Would you please output the lines of the data below from the one containing "General Counsel (343, 242)" to the end, exactly and with nothing added?

## Data excerpts
"""

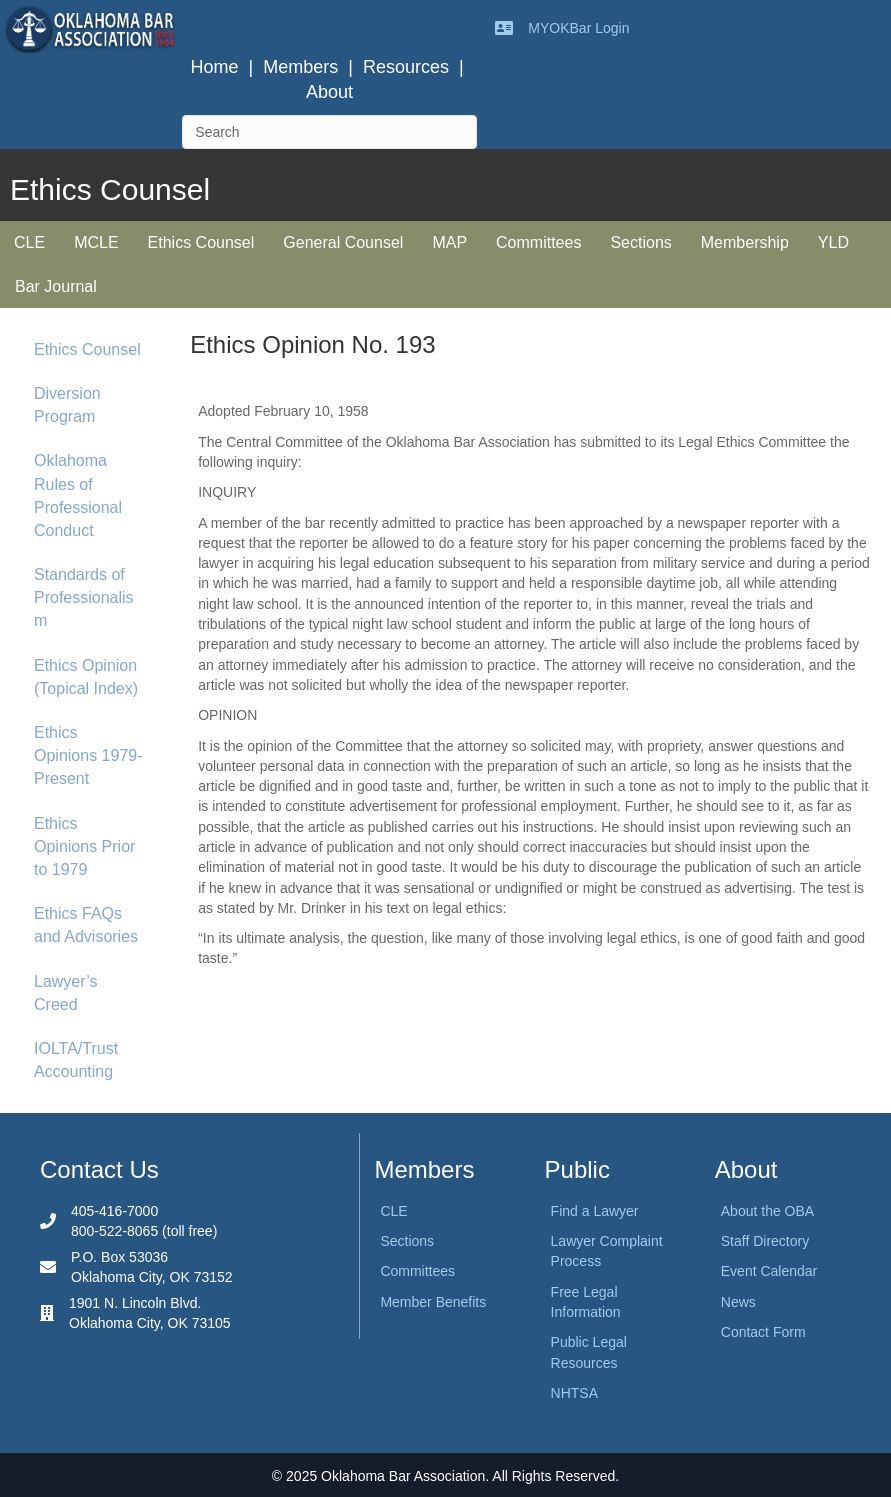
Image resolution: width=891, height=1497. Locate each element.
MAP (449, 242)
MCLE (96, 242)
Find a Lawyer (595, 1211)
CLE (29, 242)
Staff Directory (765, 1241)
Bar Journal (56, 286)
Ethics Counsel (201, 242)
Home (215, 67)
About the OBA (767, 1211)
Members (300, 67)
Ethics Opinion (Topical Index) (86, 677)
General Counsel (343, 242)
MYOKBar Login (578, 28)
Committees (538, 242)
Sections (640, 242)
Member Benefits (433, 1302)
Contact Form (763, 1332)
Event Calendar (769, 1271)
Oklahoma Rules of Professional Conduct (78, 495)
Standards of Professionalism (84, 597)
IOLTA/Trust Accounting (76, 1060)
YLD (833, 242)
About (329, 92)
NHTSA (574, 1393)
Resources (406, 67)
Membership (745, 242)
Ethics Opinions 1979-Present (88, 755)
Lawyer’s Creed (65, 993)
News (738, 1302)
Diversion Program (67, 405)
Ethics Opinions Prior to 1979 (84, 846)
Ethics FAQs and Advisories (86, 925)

"""

## SOLVED EXERCISE
General Counsel (343, 242)
MYOKBar Login (578, 28)
Committees (538, 242)
Sections (640, 242)
Member Benefits (433, 1302)
Contact Form (763, 1332)
Event Calendar (769, 1271)
Oklahoma Rules of Professional Conduct (78, 495)
Standards of Professionalism (84, 597)
IOLTA/Trust Accounting (76, 1060)
YLD (833, 242)
About (329, 92)
NHTSA (574, 1393)
Resources (406, 67)
Membership (745, 242)
Ethics Opinions 1979-Present (88, 755)
Lawyer’s Creed (65, 993)
News (738, 1302)
Diversion Program (67, 405)
Ethics Opinions Prior to 1979 (84, 846)
Ethics FAQs and Advisories (86, 925)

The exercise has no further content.